**What needs to be done:**
Go through the records and restate them word for word, omitting images.

**Provided records:**

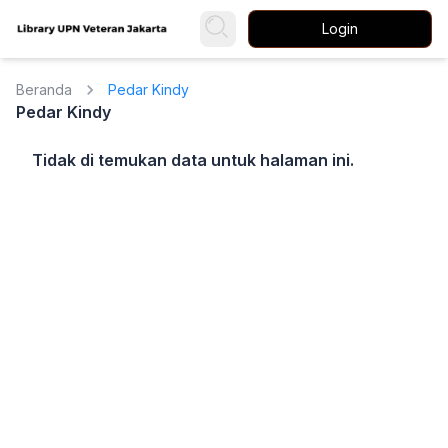
Login
Beranda
Pedar Kindy
Pedar Kindy
Tidak di temukan data untuk halaman ini.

**Your solution:**
Login
Beranda
Pedar Kindy
Pedar Kindy
Tidak di temukan data untuk halaman ini.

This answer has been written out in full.